What Amazon and Grubhub Get From a Partnership

The Amazon-Grubhub alliance

Grubhub, the struggling US meal-delivery business, is getting a second chance. On Wednesday, the company announced that it was teaming up with retail behemoth Amazon.com Inc., which is adding food delivery as a perk for millions of Amazon Prime members.

With the deal, Prime customers can get online food takeout with no delivery fees through a one-year Grubhub+ membership. As part of the tie-up, Amazon will get an initial option to take a 2% stake in Grubhub, and an additional 13% stake if the partnership goes well. 

The agreement comes at a crucial time for Grubhub. In-person restaurant dining has gradually returned after pandemic lockdowns, while inflation has squeezed household budgets—meaning Americans’ appetite for takeout isn’t what it used to be. At the same time, Grubhub has fared poorly compared with its rivals. The Chicago-based subsidiary of Just Eat Takeaway.com NV has lost 10 percentage points of market share to DoorDash Inc. and Uber Technologies Inc. since the start of the pandemic, according to market research firm YipitData.

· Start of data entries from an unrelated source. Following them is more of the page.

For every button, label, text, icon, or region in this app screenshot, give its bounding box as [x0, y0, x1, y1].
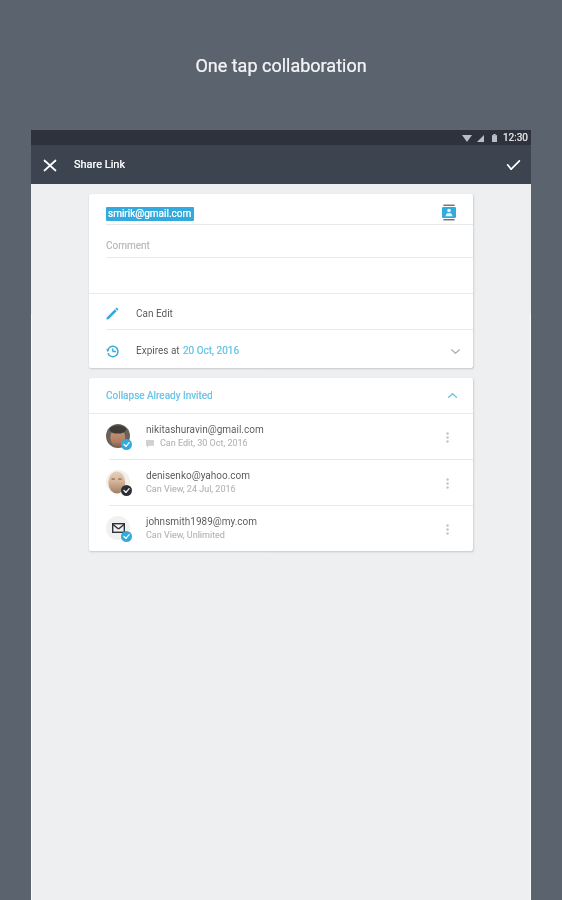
- staticText: One tap collaboration: [195, 55, 367, 76]
- staticText: Can View, 24 Jul, 2016: [146, 484, 236, 495]
- staticText: Share Link: [74, 158, 126, 171]
- staticText: nikitashuravin@gmail.com: [146, 424, 264, 436]
- button[interactable]: Expires at: [89, 330, 473, 368]
- button[interactable]: More options: [437, 473, 457, 493]
- button[interactable]: Done: [496, 148, 530, 182]
- staticText: Comment: [106, 240, 150, 252]
- staticText: 20 Oct, 2016: [183, 345, 240, 357]
- button[interactable]: Choose contact: [438, 201, 460, 223]
- staticText: Collapse Already Invited: [106, 390, 213, 402]
- button[interactable]: Can Edit: [89, 294, 473, 329]
- button[interactable]: Close: [33, 148, 67, 182]
- button[interactable]: denisenko@yahoo.com: [89, 460, 473, 505]
- button[interactable]: Collapse Already Invited: [89, 378, 473, 413]
- staticText: Can Edit: [136, 308, 173, 320]
- button[interactable]: nikitashuravin@gmail.com: [89, 414, 473, 459]
- staticText: 12:30: [503, 132, 528, 144]
- staticText: smirik@gmail.com: [108, 208, 192, 220]
- staticText: Can Edit, 30 Oct, 2016: [160, 438, 248, 449]
- staticText: johnsmith1989@my.com: [146, 516, 258, 528]
- staticText: Can View, Unlimited: [146, 530, 225, 541]
- button[interactable]: johnsmith1989@my.com: [89, 506, 473, 551]
- staticText: Expires at: [136, 345, 183, 357]
- button[interactable]: More options: [437, 427, 457, 447]
- staticText: denisenko@yahoo.com: [146, 470, 250, 482]
- button[interactable]: More options: [437, 519, 457, 539]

Just Eat Takeaway has stumbled, too: Its stock price plummeted almost 80% since it completed its acquisition of Grubhub in June 2021. More recently, it’s been desperate to sell the unit altogether to stem the losses.

But now, with the Amazon deal, Grubhub is suddenly back in contention. “The transaction essentially creates a more relevant No. 3 player after years of market share loss,” said CFRA analyst Angelo Zino. (DoorDash’s stock fell as much as 11% on the news.) And while Just Eat Takeaway doesn’t expect the deal to boost Grubhub’s cash flow and earnings until 2023, it could burnish its appeal to prospective buyers, Zino said.

Of course, Amazon isn’t interested in a rescue plan. The company has its own reasons for linking up with a third-party delivery service. For starters, the deal will offer customers one more reason not to cancel their Prime memberships, even as household budgets shrink.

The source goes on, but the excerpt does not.